He probably had 50,000 at the black gate at the end of the books. 

It is said that the greatest loss sauron had in the battle for mines tirith was not losing all of his forces but losing his greatest servant, the witch King of angmar. (Read a few times that sauron could quickly amass a bigger force to fight against the free peoples of middle earth, but why would he have such a lowly force at the black gates? Aragorn and his army marched immediately out of Mimas tirith to the black gates, as they know they could not fight another pelennor fields type battle and they knew sauron would summon a larger and more wicked force next time)


----------



## Azrubêl (Sep 20, 2017)

I think that's a good point, that Sauron "amasses" (or enslaves) large numbers of orcs and men to get them to fight for him, so that it's probably a separate question as to how many orcs he has in Mordor under direct control, as opposed to groups of orcs or men (like Haradrim) that he is able to muster for a great battle like Pelennor. 

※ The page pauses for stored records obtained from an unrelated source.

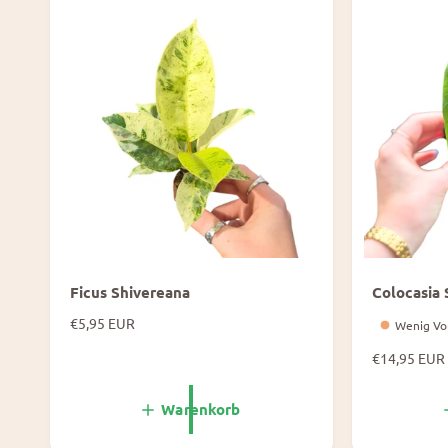
r
r
e
e
i
i
s
s
Ficus Shivereana
Colocasia 
N
€5,95 EUR
Wenig Vo
o
N
€14,95 EUR
r
o
m
r
a
Warenkorb
m
l
a
e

My impression is that Sauron's physical strength in the form of armies is basically greater than Saruman's by an order of magnitude at least- that is, if Saruman's strength is 50-100k troops, Sauron's would be more like 500k-1m troops. But I could be wrong!


----------



## elric (Sep 20, 2017)

Great topic but does it really matter? Im an avid military historian, but in lotr i just needed my imagination to understand that the evil armies were big enough to destroy all other races and civilisation. Very scary at age 11


----------